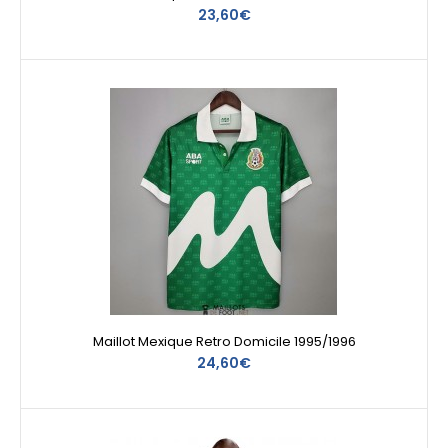
23,60€
Maillot Mexique Retro Domicile 1995/1996
24,60€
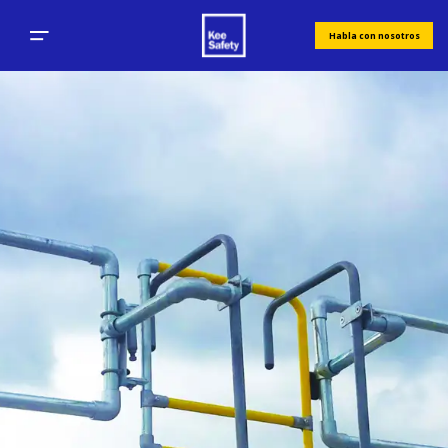
Habla con nosotros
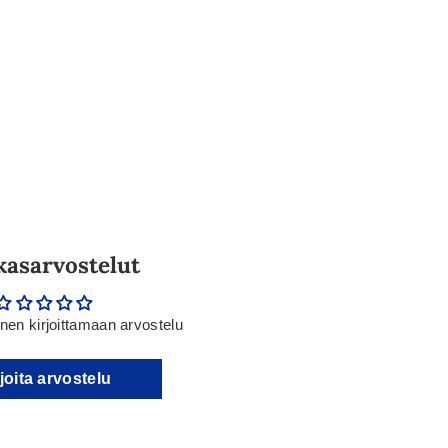
kasarvostelut
en kirjoittamaan arvostelu
joita arvostelu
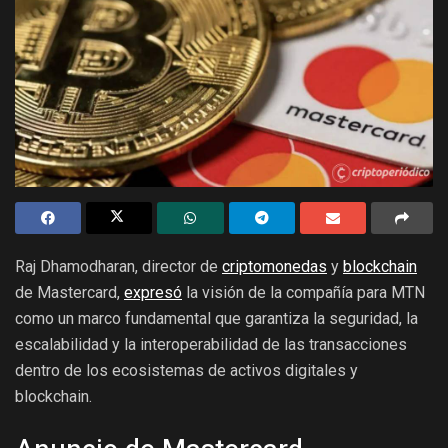
Raj Dhamodharan, director de
criptomonedas
y
blockchain
de Mastercard,
expresó
la visión de la compañía para MTN
como un marco fundamental que garantiza la seguridad, la
escalabilidad y la interoperabilidad de las transacciones
dentro de los ecosistemas de activos digitales y
blockchain.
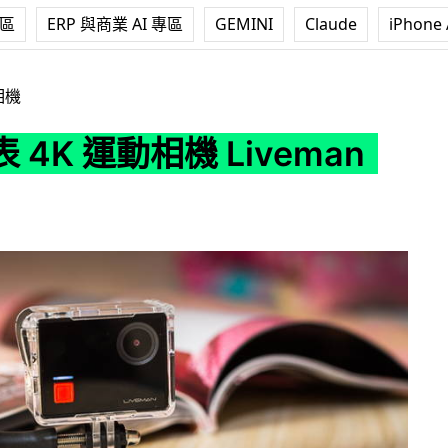
專區
ERP 與商業 AI 專區
GEMINI
Claude
iPhone 
機 Liveman C1
相機
 4K 運動相機 Liveman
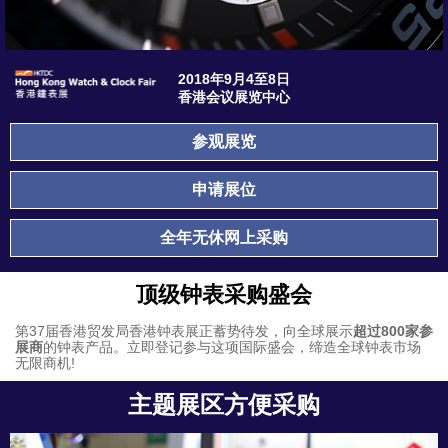
2018年9月4至8日
香港会议展览中心
参观展览
申请展位
全年无休网上采购
顶级钟表采购盛会
第37届香港贸发局香港钟表展
正蓄势待发，向全球展示
超过800家参
展商
的钟表产品。立即登记参与这项国际盛会，缔造全球钟表市场
无限商机!
主题展区方便采购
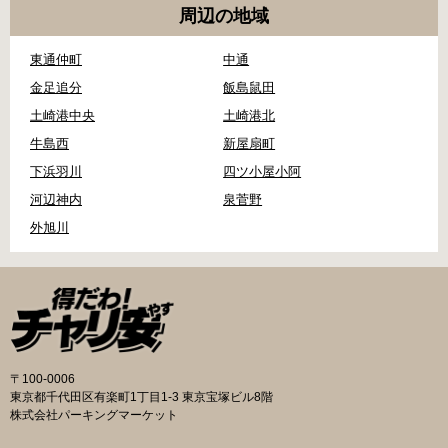
周辺の地域
東通仲町
中通
金足追分
飯島鼠田
土崎港中央
土崎港北
牛島西
新屋扇町
下浜羽川
四ツ小屋小阿
河辺神内
泉菅野
外旭川
〒100-0006
東京都千代田区有楽町1丁目1-3 東京宝塚ビル8階
株式会社パーキングマーケット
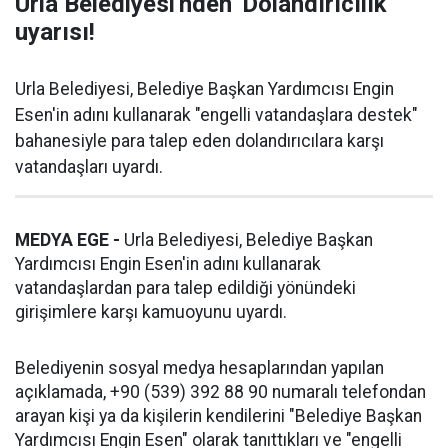
Urla Belediyesi'nden 'Dolandırıcılık'
uyarısı!
Urla Belediyesi, Belediye Başkan Yardımcısı Engin
Esen'in adını kullanarak "engelli vatandaşlara destek"
bahanesiyle para talep eden dolandırıcılara karşı
vatandaşları uyardı.
MEDYA EGE -
Urla Belediyesi, Belediye Başkan
Yardımcısı Engin Esen'in adını kullanarak
vatandaşlardan para talep edildiği yönündeki
girişimlere karşı kamuoyunu uyardı.
Belediyenin sosyal medya hesaplarından yapılan
açıklamada, +90 (539) 392 88 90 numaralı telefondan
arayan kişi ya da kişilerin kendilerini "Belediye Başkan
Yardımcısı Engin Esen" olarak tanıttıkları ve "engelli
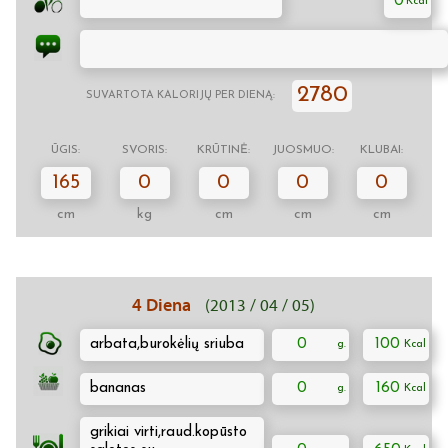
0
2780
SUVARTOTA KALORIJŲ PER DIENĄ:
ŪGIS:
SVORIS:
KRŪTINĖ:
JUOSMUO:
KLUBAI:
165
0
0
0
0
cm
kg
cm
cm
cm
4 Diena
(2013 / 04 / 05)
arbata,burokėlių sriuba
0
100
bananas
0
160
grikiai virti,raud.kopūsto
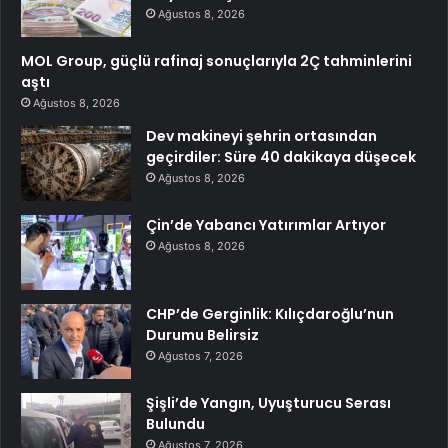
Ağustos 8, 2026
MOL Group, güçlü rafinaj sonuçlarıyla 2Ç tahminlerini
aştı
Ağustos 8, 2026
Dev makineyi şehrin ortasından
geçirdiler: Süre 40 dakikaya düşecek
Ağustos 8, 2026
Çin’de Yabancı Yatırımlar Artıyor
Ağustos 8, 2026
CHP’de Gerginlik: Kılıçdaroğlu’nun
Durumu Belirsiz
Ağustos 7, 2026
Şişli’de Yangın, Uyuşturucu Serası
Bulundu
Ağustos 7, 2026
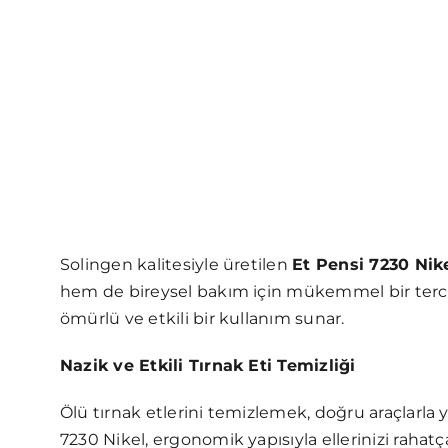
Solingen kalitesiyle üretilen
Et Pensi 7230 Nik
hem de bireysel bakım için mükemmel bir terci
ömürlü ve etkili bir kullanım sunar.
Nazik ve Etkili Tırnak Eti Temizliği
Ölü tırnak etlerini temizlemek, doğru araçlarla 
7230 Nikel, ergonomik yapısıyla ellerinizi rahatça 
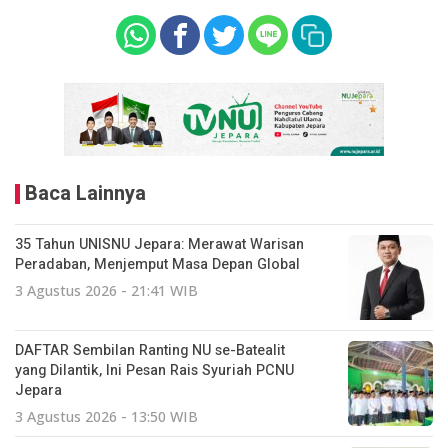
Baca Lainnya
35 Tahun UNISNU Jepara: Merawat Warisan
Peradaban, Menjemput Masa Depan Global
3 Agustus 2026 - 21:41 WIB
DAFTAR Sembilan Ranting NU se-Batealit
yang Dilantik, Ini Pesan Rais Syuriah PCNU
Jepara
3 Agustus 2026 - 13:50 WIB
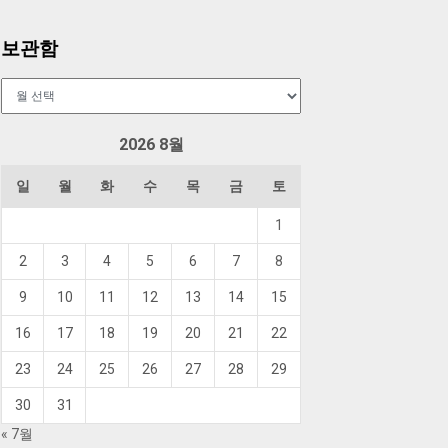
보관함
보
관
함
2026 8월
일
월
화
수
목
금
토
1
2
3
4
5
6
7
8
9
10
11
12
13
14
15
16
17
18
19
20
21
22
23
24
25
26
27
28
29
30
31
« 7월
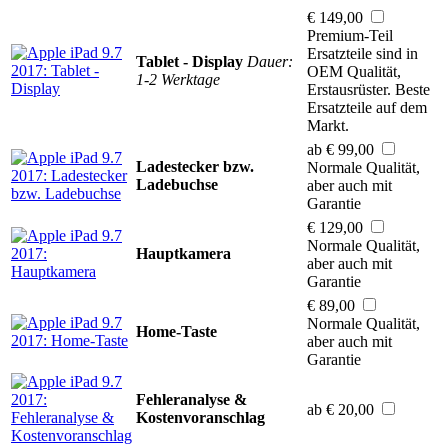
€ 149,00
Premium-Teil
Ersatzteile sind in
Tablet - Display
Dauer:
OEM Qualität,
1-2 Werktage
Erstausrüster. Beste
Ersatzteile auf dem
Markt.
ab € 99,00
Ladestecker bzw.
Normale Qualität,
Ladebuchse
aber auch mit
Garantie
€ 129,00
Normale Qualität,
Hauptkamera
aber auch mit
Garantie
€ 89,00
Normale Qualität,
Home-Taste
aber auch mit
Garantie
Fehleranalyse &
ab € 20,00
Kostenvoranschlag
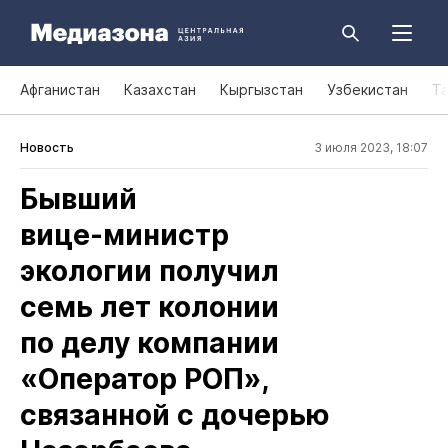
Афганистан
Казахстан
Кыргызстан
Узбекистан
Т
Новость
3 июля 2023, 18:07
Бывший
вице‑министр
экологии получил
семь лет колонии
по делу компании
«Оператор РОП»,
связанной с дочерью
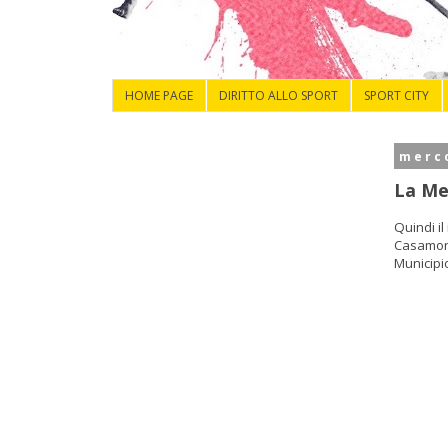
HOME PAGE
DIRITTO ALLO SPORT
SPORT CITY
merco
La Me
Quindi il
Casamoni
Municipi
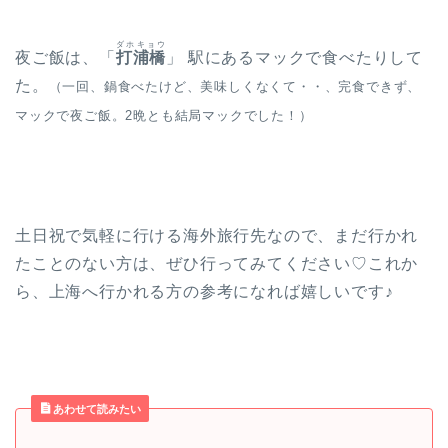
ダホキョウ
夜ご飯は、「
打浦橋
」 駅にあるマックで食べたりして
た。
（一回、鍋食べたけど、美味しくなくて・・、完食できず、
マックで夜ご飯。2晩とも結局マックでした！）
土日祝で気軽に行ける海外旅行先なので、まだ行かれ
たことのない方は、ぜひ行ってみてください♡これか
ら、上海へ行かれる方の参考になれば嬉しいです♪
あわせて読みたい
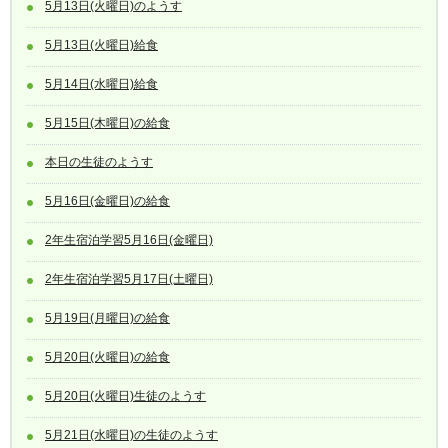
5月13日(火曜日)のようす
5月13日(火曜日)給食
5月14日(水曜日)給食
5月15日(木曜日)の給食
本日の生徒のようす
5月16日(金曜日)の給食
2年生宿泊学習5月16日(金曜日)
2年生宿泊学習5月17日(土曜日)
5月19日(月曜日)の給食
5月20日(火曜日)の給食
5月20日(火曜日)生徒のようす
5月21日(水曜日)の生徒のようす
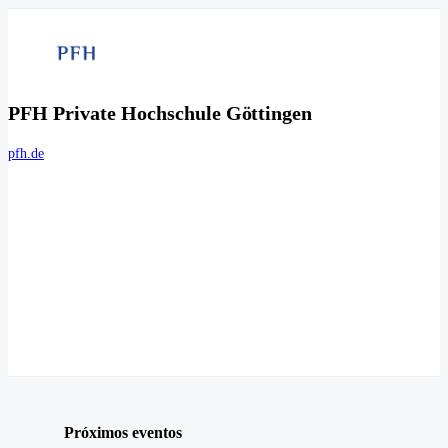
PFH Private Hochschule Göttingen
pfh.de
Próximos eventos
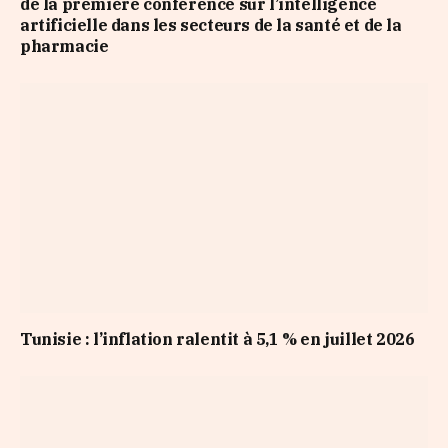
de la première conférence sur l’intelligence
artificielle dans les secteurs de la santé et de la
pharmacie
Tunisie : l’inflation ralentit à 5,1 % en juillet 2026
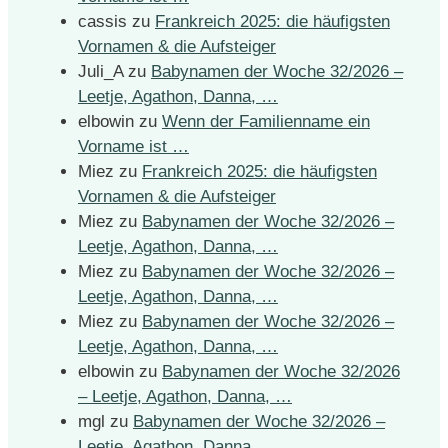
cassis
zu
Frankreich 2025: die häufigsten
Vornamen & die Aufsteiger
Juli_A
zu
Babynamen der Woche 32/2026 –
Leetje, Agathon, Danna, …
elbowin
zu
Wenn der Familienname ein
Vorname ist …
Miez
zu
Frankreich 2025: die häufigsten
Vornamen & die Aufsteiger
Miez
zu
Babynamen der Woche 32/2026 –
Leetje, Agathon, Danna, …
Miez
zu
Babynamen der Woche 32/2026 –
Leetje, Agathon, Danna, …
Miez
zu
Babynamen der Woche 32/2026 –
Leetje, Agathon, Danna, …
elbowin
zu
Babynamen der Woche 32/2026
– Leetje, Agathon, Danna, …
mgl
zu
Babynamen der Woche 32/2026 –
Leetje, Agathon, Danna, …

* [WHAT TO WORK ON]:
Drop the images and transcribe the entries above exactly.

* [ANSWER BOX]:
23,60€
Maillot Mexique Retro Domicile 1995/1996
24,60€
Habla con nosotros
kasarvostelut
en kirjoittamaan arvostelu
joita arvostelu
Raj Dhamodharan, director de
criptomonedas
y
blockchain
de Mastercard,
expresó
la visión de la compañía para MTN
como un marco fundamental que garantiza la seguridad, la
escalabilidad y la interoperabilidad de las transacciones
dentro de los ecosistemas de activos digitales y
blockchain.
專區
ERP 與商業 AI 專區
GEMINI
Claude
iPhone 
機 Liveman C1
相機
 4K 運動相機 Liveman
2018年9月4至8日
香港会议展览中心
参观展览
申请展位
全年无休网上采购
顶级钟表采购盛会
第37届香港贸发局香港钟表展
正蓄势待发，向全球展示
超过800家参
展商
的钟表产品。立即登记参与这项国际盛会，缔造全球钟表市场
无限商机!
主题展区方便采购
周辺の地域
東通仲町
中通
金足追分
飯島鼠田
土崎港中央
土崎港北
牛島西
新屋扇町
下浜羽川
四ツ小屋小阿
河辺神内
泉菅野
外旭川
〒100-0006
東京都千代田区有楽町1丁目1-3 東京宝塚ビル8階
株式会社パーキングマーケット
Urla Belediyesi'nden 'Dolandırıcılık'
uyarısı!
Urla Belediyesi, Belediye Başkan Yardımcısı Engin
Esen'in adını kullanarak "engelli vatandaşlara destek"
bahanesiyle para talep eden dolandırıcılara karşı
vatandaşları uyardı.
MEDYA EGE -
Urla Belediyesi, Belediye Başkan
Yardımcısı Engin Esen'in adını kullanarak
vatandaşlardan para talep edildiği yönündeki
girişimlere karşı kamuoyunu uyardı.
Belediyenin sosyal medya hesaplarından yapılan
açıklamada, +90 (539) 392 88 90 numaralı telefondan
arayan kişi ya da kişilerin kendilerini "Belediye Başkan
Yardımcısı Engin Esen" olarak tanıttıkları ve "engelli
0
2780
SUVARTOTA KALORIJŲ PER DIENĄ:
ŪGIS:
SVORIS:
KRŪTINĖ:
JUOSMUO:
KLUBAI:
165
0
0
0
0
cm
kg
cm
cm
cm
4 Diena
(2013 / 04 / 05)
arbata,burokėlių sriuba
0
100
bananas
0
160
grikiai virti,raud.kopūsto
Ağustos 8, 2026
MOL Group, güçlü rafinaj sonuçlarıyla 2Ç tahminlerini
aştı
Ağustos 8, 2026
Dev makineyi şehrin ortasından
geçirdiler: Süre 40 dakikaya düşecek
Ağustos 8, 2026
Çin’de Yabancı Yatırımlar Artıyor
Ağustos 8, 2026
CHP’de Gerginlik: Kılıçdaroğlu’nun
Durumu Belirsiz
Ağustos 7, 2026
Şişli’de Yangın, Uyuşturucu Serası
Bulundu
Ağustos 7, 2026
Solingen kalitesiyle üretilen
Et Pensi 7230 Nik
hem de bireysel bakım için mükemmel bir terci
ömürlü ve etkili bir kullanım sunar.
Nazik ve Etkili Tırnak Eti Temizliği
Ölü tırnak etlerini temizlemek, doğru araçlarla 
7230 Nikel, ergonomik yapısıyla ellerinizi rahatça 
Baca Lainnya
35 Tahun UNISNU Jepara: Merawat Warisan
Peradaban, Menjemput Masa Depan Global
3 Agustus 2026 - 21:41 WIB
DAFTAR Sembilan Ranting NU se-Batealit
yang Dilantik, Ini Pesan Rais Syuriah PCNU
Jepara
3 Agustus 2026 - 13:50 WIB
보관함
보
관
함
2026 8월
일
월
화
수
목
금
토
1
2
3
4
5
6
7
8
9
10
11
12
13
14
15
16
17
18
19
20
21
22
23
24
25
26
27
28
29
30
31
« 7월
€ 149,00
Premium-Teil
Ersatzteile sind in
Tablet - Display
Dauer:
OEM Qualität,
1-2 Werktage
Erstausrüster. Beste
Ersatzteile auf dem
Markt.
ab € 99,00
Ladestecker bzw.
Normale Qualität,
Ladebuchse
aber auch mit
Garantie
€ 129,00
Normale Qualität,
Hauptkamera
aber auch mit
Garantie
€ 89,00
Normale Qualität,
Home-Taste
aber auch mit
Garantie
Fehleranalyse &
ab € 20,00
Kostenvoranschlag
Афганистан
Казахстан
Кыргызстан
Узбекистан
Т
Новость
3 июля 2023, 18:07
Бывший
вице‑министр
экологии получил
семь лет колонии
по делу компании
«Оператор РОП»,
связанной с дочерью
HOME PAGE
DIRITTO ALLO SPORT
SPORT CITY
merco
La Me
Quindi il
Casamoni
Municipi
ダホキョウ
夜ご飯は、「
打浦橋
」 駅にあるマックで食べたりして
た。
（一回、鍋食べたけど、美味しくなくて・・、完食できず、
マックで夜ご飯。2晩とも結局マックでした！）
土日祝で気軽に行ける海外旅行先なので、まだ行かれ
たことのない方は、ぜひ行ってみてください♡これか
ら、上海へ行かれる方の参考になれば嬉しいです♪
あわせて読みたい
5月13日(火曜日)のようす
5月13日(火曜日)給食
5月14日(水曜日)給食
5月15日(木曜日)の給食
本日の生徒のようす
5月16日(金曜日)の給食
2年生宿泊学習5月16日(金曜日)
2年生宿泊学習5月17日(土曜日)
5月19日(月曜日)の給食
5月20日(火曜日)の給食
5月20日(火曜日)生徒のようす
5月21日(水曜日)の生徒のようす
PFH Private Hochschule Göttingen
pfh.de
Próximos eventos
de la première conférence sur l’intelligence
artificielle dans les secteurs de la santé et de la
pharmacie
Tunisie : l’inflation ralentit à 5,1 % en juillet 2026
cassis
zu
Frankreich 2025: die häufigsten
Vornamen & die Aufsteiger
Juli_A
zu
Babynamen der Woche 32/2026 –
Leetje, Agathon, Danna, …
elbowin
zu
Wenn der Familienname ein
Vorname ist …
Miez
zu
Frankreich 2025: die häufigsten
Vornamen & die Aufsteiger
Miez
zu
Babynamen der Woche 32/2026 –
Leetje, Agathon, Danna, …
Miez
zu
Babynamen der Woche 32/2026 –
Leetje, Agathon, Danna, …
Miez
zu
Babynamen der Woche 32/2026 –
Leetje, Agathon, Danna, …
elbowin
zu
Babynamen der Woche 32/2026
– Leetje, Agathon, Danna, …
mgl
zu
Babynamen der Woche 32/2026 –
Leetje, Agathon, Danna, …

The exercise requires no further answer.